Likewise, Mays is trying to stay ahead of workforce topics as she helps prepare students for careers in business, be that working for a small company or corporate entity or starting one’s own business.

Minot State also has a degree in management information systems, which Dr. Serena Pontenila, assistant professor with the Business Information Technology department, said is a popular and important program at the school.

“It’s a degree that leaves a lot of opportunity for people because it does allow for people to be more technical,” she said. Students learn about cybersecurity and database management, among other things. “We face challenges, especially since last year, when we had to go fully remote. We use the same tools that industry is using, and now we’re teaching them as well. I have my undergraduate students on the same platform that I used in industry and I’m helping them develop and learn about best practices for using them.”

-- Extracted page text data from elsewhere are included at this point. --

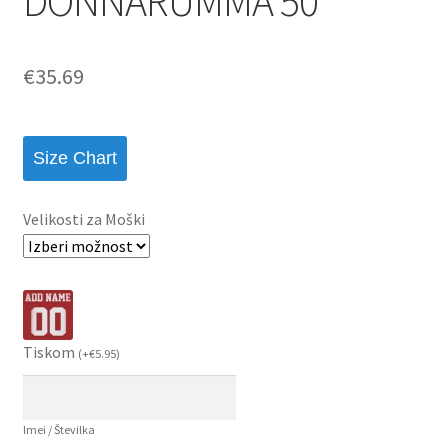
DONNARUMMA 50
€
35.69
Size Chart
Velikosti za Moški
Tiskom
(
+
€
5.95
)
Imei / Številka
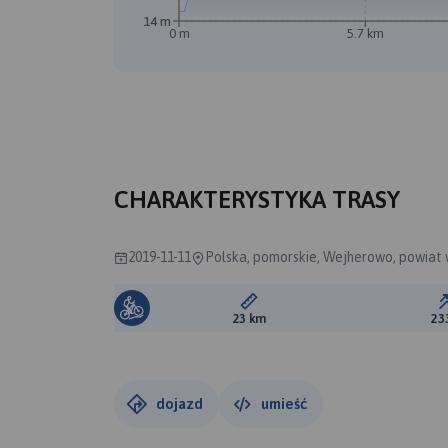
14 m
0 m
5.7 km
CHARAKTERYSTYKA TRASY
2019-11-11
Polska, pomorskie, Wejherowo, powiat
Długość trasy:
23 km
23
dojazd
umieść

That fits well with what Behl mentioned he’s heard from employers about wanting people who understand data and are not being intimidated by technology.

“I think underneath (the surface layers) there is a deeper need around being able to learn new technologies,” he said. “One of the things that is happening in the workforce and in the world in general, as we all know, is the pace at which innovation and emerging technologies is moving. It is fast, in some disciplines faster than others. … And so to train a student on the latest emerging technologies is a big one. But the more important underlying skill is the ability to learn technology. It’s my belief that that’s actually a skill in and of itself, and you do that through getting exposed to technology. It’s the ability to say OK, here’s how I’m going to connect my previous experience to this new thing and make sense of it very rapidly.”

That’s what employers want, he said.

“I think this generation of students have been leveraging technology as a tool, but it doesn’t mean that they’re 100% well versed in it. I think they are primed to have the potential to be, to learn technology very easily if we in higher education can really direct them and give them the opportunity to do so.”